=== Action item ===
Your response should consist of the entries below, reproduced exactly and without their images.

(Saved entries)
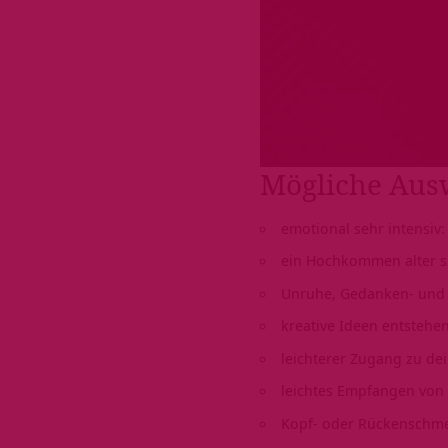
Mögliche Aus
emotional sehr intensiv:
ein Hochkommen alter 
Unruhe, Gedanken- und
kreative Ideen entstehe
leichterer Zugang zu dei
leichtes Empfangen von
Kopf- oder Rückenschm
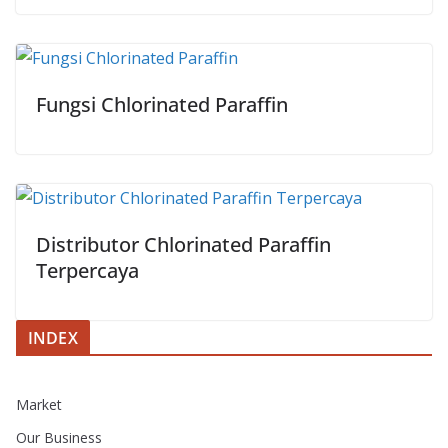
Fungsi Chlorinated Paraffin
Distributor Chlorinated Paraffin
Terpercaya
INDEX
Market
Our Business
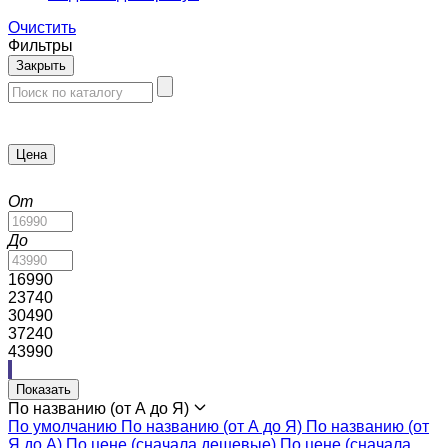
Очистить
Фильтры
Закрыть
Цена
От
До
16990
23740
30490
37240
43990
Показать
По названию (от А до Я)
По умолчанию
По названию (от А до Я)
По названию (от
Я до А)
По цене (сначала дешевые)
По цене (сначала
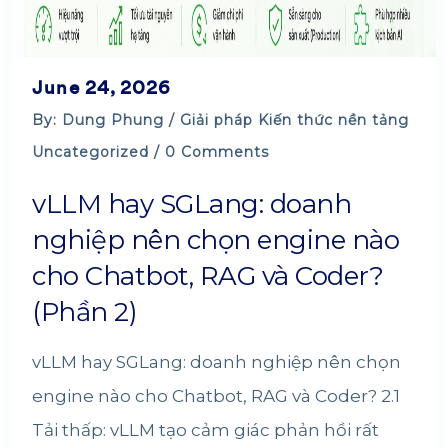
June 24, 2026
By: Dung Phung /
Giải pháp
Kiến thức nền tảng
Uncategorized
/ 0 Comments
vLLM hay SGLang: doanh
nghiệp nên chọn engine nào
cho Chatbot, RAG và Coder?
(Phần 2)
vLLM hay SGLang: doanh nghiệp nên chọn
engine nào cho Chatbot, RAG và Coder? 2.1
Tải thấp: vLLM tạo cảm giác phản hồi rất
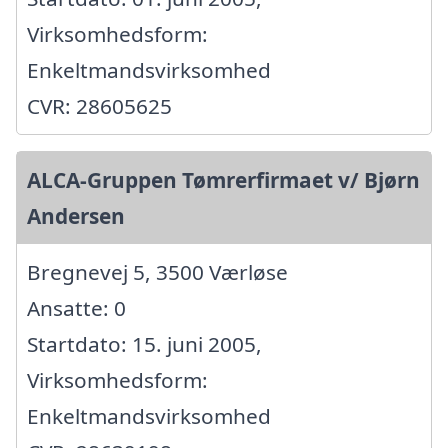
Virksomhedsform:
Enkeltmandsvirksomhed
CVR: 28605625
ALCA-Gruppen Tømrerfirmaet v/ Bjørn
Andersen
Bregnevej 5, 3500 Værløse
Ansatte: 0
Startdato: 15. juni 2005,
Virksomhedsform:
Enkeltmandsvirksomhed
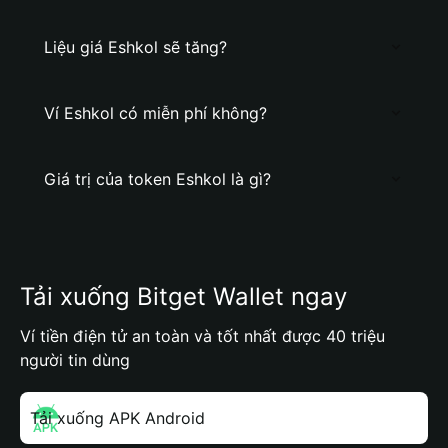
Liệu giá Eshkol sẽ tăng?
Ví Eshkol có miễn phí không?
Giá trị của token Eshkol là gì?
Tải xuống Bitget Wallet ngay
Ví tiền điện tử an toàn và tốt nhất được 40 triệu
người tin dùng
Tải xuống APK Android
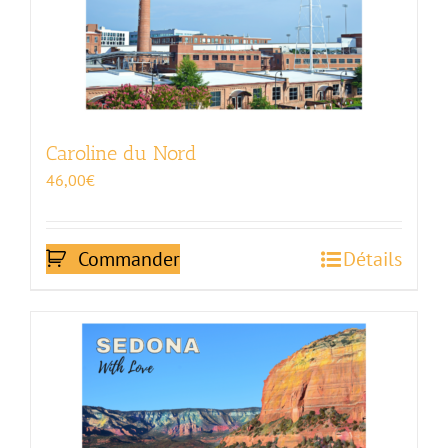
Caroline du Nord
46,00
€
Commander
Détails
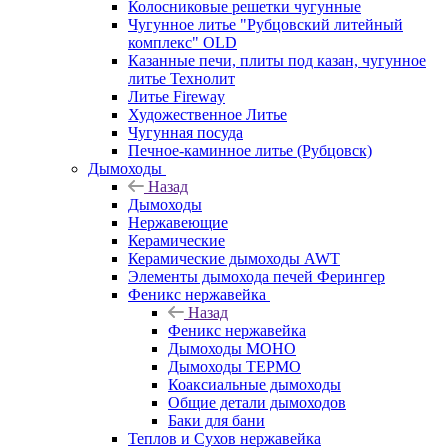
Колосниковые решетки чугунные
Чугунное литье "Рубцовский литейный
комплекс" OLD
Казанные печи, плиты под казан, чугунное
литье Технолит
Литье Fireway
Художественное Литье
Чугунная посуда
Печное-каминное литье (Рубцовск)
Дымоходы
Назад
Дымоходы
Нержавеющие
Керамические
Керамические дымоходы AWT
Элементы дымохода печей Ферингер
Феникс нержавейка
Назад
Феникс нержавейка
Дымоходы МОНО
Дымоходы ТЕРМО
Коаксиальные дымоходы
Общие детали дымоходов
Баки для бани
Теплов и Сухов нержавейка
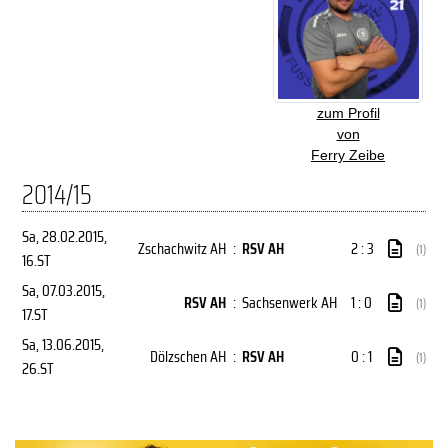
zum Profil
von
Ferry Zeibe
2014/15
Sa, 28.02.2015
,
Zschachwitz AH
:
RSV AH
2 : 3
(1)
16.ST
Sa, 07.03.2015
,
RSV AH
:
Sachsenwerk AH
1 : 0
(1)
17.ST
Sa, 13.06.2015
,
Dölzschen AH
:
RSV AH
0 : 1
(1)
26.ST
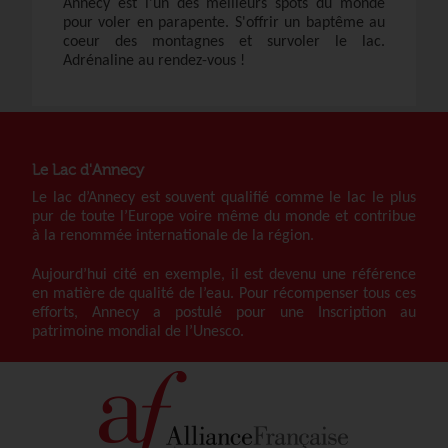
Annecy est l'un des meilleurs spots du monde
pour voler en parapente. S'offrir un baptême au
coeur des montagnes et survoler le lac.
Adrénaline au rendez-vous !
Le Lac d'Annecy
Le lac d’Annecy est souvent qualifié comme le lac le plus
pur de toute l’Europe voire même du monde et contribue
à la renommée internationale de la région.
Aujourd’hui cité en exemple, il est devenu une référence
en matière de qualité de l’eau. Pour récompenser tous ces
efforts, Annecy a postulé pour une Inscription au
patrimoine mondial de l’Unesco.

=== Solution for this task ===
Mögliche Aus
emotional sehr intensiv:
ein Hochkommen alter 
Unruhe, Gedanken- und
kreative Ideen entstehe
leichterer Zugang zu dei
leichtes Empfangen von
Kopf- oder Rückenschm
Fungsi Chlorinated Paraffin
Distributor Chlorinated Paraffin
Terpercaya
INDEX
Market
Our Business
Очистить
Фильтры
Закрыть
Цена
От
До
16990
23740
30490
37240
43990
Показать
По названию (от А до Я)
По умолчанию
По названию (от А до Я)
По названию (от
Я до А)
По цене (сначала дешевые)
По цене (сначала
June 24, 2026
By: Dung Phung /
Giải pháp
Kiến thức nền tảng
Uncategorized
/ 0 Comments
vLLM hay SGLang: doanh
nghiệp nên chọn engine nào
cho Chatbot, RAG và Coder?
(Phần 2)
vLLM hay SGLang: doanh nghiệp nên chọn
engine nào cho Chatbot, RAG và Coder? 2.1
Tải thấp: vLLM tạo cảm giác phản hồi rất
Virksomhedsform:
Enkeltmandsvirksomhed
CVR: 28605625
ALCA-Gruppen Tømrerfirmaet v/ Bjørn
Andersen
Bregnevej 5, 3500 Værløse
Ansatte: 0
Startdato: 15. juni 2005,
Virksomhedsform:
Enkeltmandsvirksomhed
Liệu giá Eshkol sẽ tăng?
Ví Eshkol có miễn phí không?
Giá trị của token Eshkol là gì?
Tải xuống Bitget Wallet ngay
Ví tiền điện tử an toàn và tốt nhất được 40 triệu
người tin dùng
Tải xuống APK Android
Caroline du Nord
46,00
€
Commander
Détails
Колосниковые решетки чугунные
Чугунное литье "Рубцовский литейный
комплекс" OLD
Казанные печи, плиты под казан, чугунное
литье Технолит
Литье Fireway
Художественное Литье
Чугунная посуда
Печное-каминное литье (Рубцовск)
Дымоходы
Назад
Дымоходы
Нержавеющие
Керамические
Керамические дымоходы AWT
Элементы дымохода печей Ферингер
Феникс нержавейка
Назад
Феникс нержавейка
Дымоходы МОНО
Дымоходы ТЕРМО
Коаксиальные дымоходы
Общие детали дымоходов
Баки для бани
Теплов и Сухов нержавейка
zum Profil
von
Ferry Zeibe
2014/15
Sa, 28.02.2015
,
Zschachwitz AH
:
RSV AH
2 : 3
(1)
16.ST
Sa, 07.03.2015
,
RSV AH
:
Sachsenwerk AH
1 : 0
(1)
17.ST
Sa, 13.06.2015
,
Dölzschen AH
:
RSV AH
0 : 1
(1)
26.ST
Annecy est l'un des meilleurs spots du monde
pour voler en parapente. S'offrir un baptême au
coeur des montagnes et survoler le lac.
Adrénaline au rendez-vous !
Le Lac d'Annecy
Le lac d’Annecy est souvent qualifié comme le lac le plus
pur de toute l’Europe voire même du monde et contribue
à la renommée internationale de la région.
Aujourd’hui cité en exemple, il est devenu une référence
en matière de qualité de l’eau. Pour récompenser tous ces
efforts, Annecy a postulé pour une Inscription au
patrimoine mondial de l’Unesco.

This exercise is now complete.